By Stephanie Innes
Arizona Daily Star
Tucson, Arizona | Published: 06.18.2006
 
The effort to elevate one of Tucson’s most important historic figures to Catholic sainthood has taken a major step forward, supporters of the canonization of Father Eusebio Francisco Kino say.
 
One hundred and thirty pounds of documents that support Kino’s beatification — the second to last step toward sainthood — were presented to the Congregation of Rites in Rome on May 4, said Paolo Rossi of the Associazione Culturale Padre Eusebio F. Chini in the village of Segno, Italy, where Kino was born. Chini was Father Kino’s birth name.
 
"People seem to be relieved that the papers are now in Rome," Rossi said.
 
Supporters have no idea when an announcement about Kino’s beatification will be made, he said. The final step after beatification is canonization, or elevation to sainthood, and Rossi said supporters are hopeful that will happen by the 300th anniversary of Kino’s death, in 2011.
 
The impetus for the canonization of the Jesuit priest, whose likeness sits on horseback at 15th Street and Kino Parkway, is coming primarily from Italy and Hermosillo, Rossi said. The Roman Catholic Diocese of Tucson also is supporting the cause.
 
An ardent Kino supporter in Tucson, the Rev. Charles Polzer, died unexpectedly in 2003. Polzer was a retired curator of ethno-history at Arizona State Museum and had worked on the effort to declare Kino a saint since the 1960s.
 
It was Kino’s work in the Sonoran Desert that qualifies him for sainthood, Rossi stressed. Kino is credited with bringing Christianity to the area. Today, about 27 percent of Tucson’s population is Catholic.
 
Kino founded or started 21 missions in the Pimeria Alta, or the land of the upper Pimas, in Northern Sonora and Southern Arizona in the late 1600s and early 1700s in an attempt to turn American Indians in the area to Christianity. The missions include those at San Xavier, Tumacácori and Guevavi.
 
Kino also introduced cattle and new crops to the region. In 1700, he put down the foundations for a church at the village of Bac, on the Santa Cruz River near modern Tucson, to be named after his patron saint, St. Francis Xavier.
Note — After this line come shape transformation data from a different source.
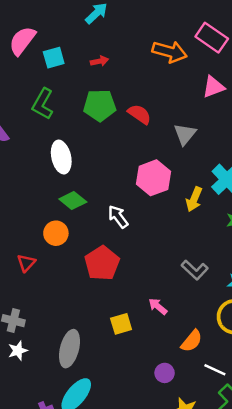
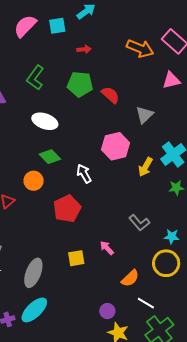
cyan square: (54, 58) -> (57, 26), moved
white ellipse: (61, 157) -> (45, 121), turned -65
purple circle: (165, 373) -> (107, 311), moved

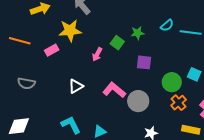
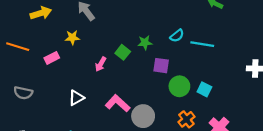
yellow star: (70, 31) -> (72, 37), size x0.6
purple square: (144, 62) -> (161, 66), moved
green circle: (172, 82) -> (179, 86), moved

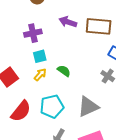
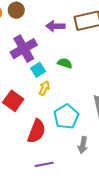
purple cross: (33, 33) -> (24, 49), size x1.4
green semicircle: (64, 71) -> (65, 63), moved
Kino’s dream of a church here later was realized by Franciscans and Tohono O’odham Indians, who built the stunning structure of San Xavier del Bac. It remains an active church, recently restored, at the site of the northernmost post on Kino’s mission circuit.
 
The committee to declare Kino a saint formally began its work after a skeleton identified as Kino’s was discovered in 1966 in Magdalena de Kino, Sonora, 50 miles south of Nogales.
 
In 1967, the process began with Carlos Quintero-Arce, archbishop of Hermosillo, Sonora, who retired in the late 1990s. The current archbishop of Hermosillo, José Ulises Macías Salcedo, has continued the work by constituting a tribunal that includes Quintero-Arce and several priests in the Archdiocese of Hermosillo to make a formal case for beatification.
 
Though many missionaries who converted indigenous populations to Christianity have been criticized, Polzer told the Star in 2000 that Kino always resisted Spanish military policy toward American Indians and dealt with all people respectfully, never exploiting them.
 
Indeed, members of the Tohono O’odham Nation continue to make pilgrimages to Kino’s gravesite in Magdalena de Kino each fall, and until the early 1990s the tribe held re-enactments of Kino’s arrival in the Sonoran Desert. About 85 percent of the tribe is Catholic.
 
A possible stumbling block to Kino’s canonization may be that the Vatican requires evidence of two miracles linked to the person’s intervention before sainthood can be approved, Rossi said. But he said supporters remain faithful.
"One of the things Father Polzer always said is it’s a miracle his memory is being kept alive after so many years," Rossi said.